— About this exercise —
Starting with the line containing "مشتبهين بالضلوع في حوادث" and going on through the line containing "A déli szakaszra", return the lines of the data below exactly, and only those.

— Recorded data —
>>>

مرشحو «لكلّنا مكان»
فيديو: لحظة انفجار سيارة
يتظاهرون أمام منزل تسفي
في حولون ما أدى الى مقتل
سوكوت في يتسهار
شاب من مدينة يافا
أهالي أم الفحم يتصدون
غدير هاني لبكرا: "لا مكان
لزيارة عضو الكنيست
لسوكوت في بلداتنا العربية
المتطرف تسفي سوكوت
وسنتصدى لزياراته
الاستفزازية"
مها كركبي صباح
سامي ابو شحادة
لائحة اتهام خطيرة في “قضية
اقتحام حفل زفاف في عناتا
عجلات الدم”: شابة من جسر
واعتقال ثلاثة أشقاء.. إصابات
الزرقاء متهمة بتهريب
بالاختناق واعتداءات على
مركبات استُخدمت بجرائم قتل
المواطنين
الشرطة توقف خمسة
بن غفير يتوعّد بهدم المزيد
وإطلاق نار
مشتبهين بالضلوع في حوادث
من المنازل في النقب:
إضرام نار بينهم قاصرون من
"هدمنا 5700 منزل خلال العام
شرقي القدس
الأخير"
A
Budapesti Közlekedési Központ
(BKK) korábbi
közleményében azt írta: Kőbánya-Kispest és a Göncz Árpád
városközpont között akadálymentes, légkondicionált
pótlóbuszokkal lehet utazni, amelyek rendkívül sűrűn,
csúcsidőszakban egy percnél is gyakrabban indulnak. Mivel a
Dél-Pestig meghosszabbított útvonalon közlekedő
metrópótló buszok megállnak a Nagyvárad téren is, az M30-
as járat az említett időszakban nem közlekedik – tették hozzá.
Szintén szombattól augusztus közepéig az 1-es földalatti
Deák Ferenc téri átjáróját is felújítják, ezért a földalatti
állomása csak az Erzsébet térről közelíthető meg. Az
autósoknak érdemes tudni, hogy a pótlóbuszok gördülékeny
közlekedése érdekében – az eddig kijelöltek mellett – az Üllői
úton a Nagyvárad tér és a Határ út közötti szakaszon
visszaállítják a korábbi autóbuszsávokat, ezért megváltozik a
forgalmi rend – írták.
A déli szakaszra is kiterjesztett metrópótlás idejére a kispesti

<<<
>>>

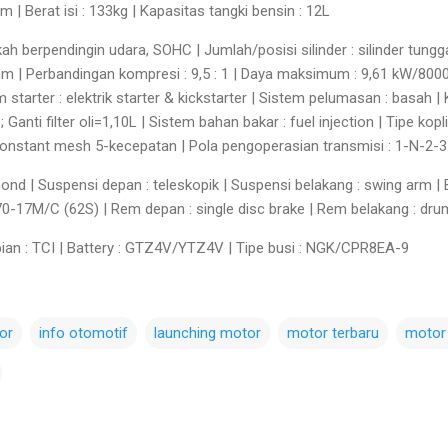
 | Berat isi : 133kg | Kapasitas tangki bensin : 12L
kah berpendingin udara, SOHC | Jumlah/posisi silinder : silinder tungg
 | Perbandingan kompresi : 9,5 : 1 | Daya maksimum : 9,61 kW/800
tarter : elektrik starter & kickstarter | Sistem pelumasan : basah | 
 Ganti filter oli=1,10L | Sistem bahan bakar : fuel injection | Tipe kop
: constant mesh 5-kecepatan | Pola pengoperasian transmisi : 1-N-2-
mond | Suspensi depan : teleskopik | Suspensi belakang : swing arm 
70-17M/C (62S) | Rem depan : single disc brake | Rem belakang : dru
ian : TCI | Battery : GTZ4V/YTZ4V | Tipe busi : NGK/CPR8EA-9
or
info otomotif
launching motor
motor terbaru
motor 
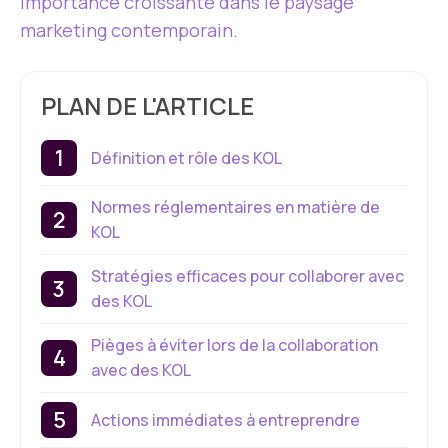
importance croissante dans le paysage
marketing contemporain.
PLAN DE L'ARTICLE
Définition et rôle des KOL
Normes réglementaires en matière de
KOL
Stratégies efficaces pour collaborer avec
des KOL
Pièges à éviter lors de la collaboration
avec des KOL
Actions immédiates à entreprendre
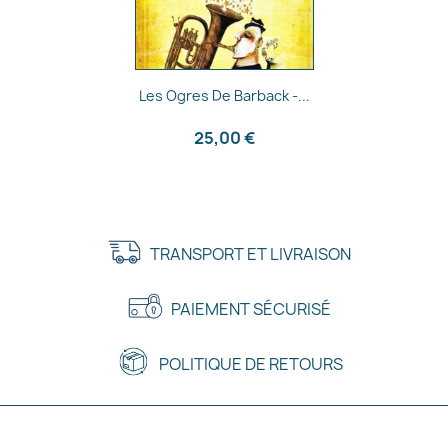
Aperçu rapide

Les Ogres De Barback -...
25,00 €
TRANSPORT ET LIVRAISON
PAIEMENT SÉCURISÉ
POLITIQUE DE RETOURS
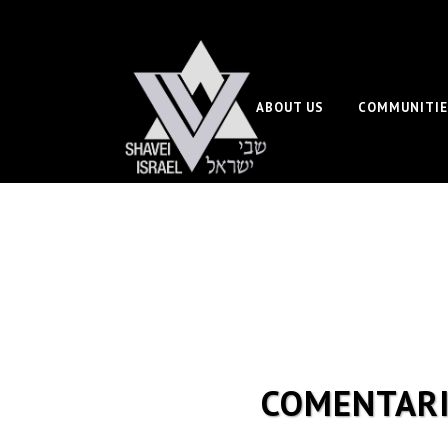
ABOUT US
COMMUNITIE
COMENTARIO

<<<

— Written answer —
مشتبهين بالضلوع في حوادث
من المنازل في النقب:
إضرام نار بينهم قاصرون من
"هدمنا 5700 منزل خلال العام
شرقي القدس
الأخير"
A
Budapesti Közlekedési Központ
(BKK) korábbi
közleményében azt írta: Kőbánya-Kispest és a Göncz Árpád
városközpont között akadálymentes, légkondicionált
pótlóbuszokkal lehet utazni, amelyek rendkívül sűrűn,
csúcsidőszakban egy percnél is gyakrabban indulnak. Mivel a
Dél-Pestig meghosszabbított útvonalon közlekedő
metrópótló buszok megállnak a Nagyvárad téren is, az M30-
as járat az említett időszakban nem közlekedik – tették hozzá.
Szintén szombattól augusztus közepéig az 1-es földalatti
Deák Ferenc téri átjáróját is felújítják, ezért a földalatti
állomása csak az Erzsébet térről közelíthető meg. Az
autósoknak érdemes tudni, hogy a pótlóbuszok gördülékeny
közlekedése érdekében – az eddig kijelöltek mellett – az Üllői
úton a Nagyvárad tér és a Határ út közötti szakaszon
visszaállítják a korábbi autóbuszsávokat, ezért megváltozik a
forgalmi rend – írták.
A déli szakaszra is kiterjesztett metrópótlás idejére a kispesti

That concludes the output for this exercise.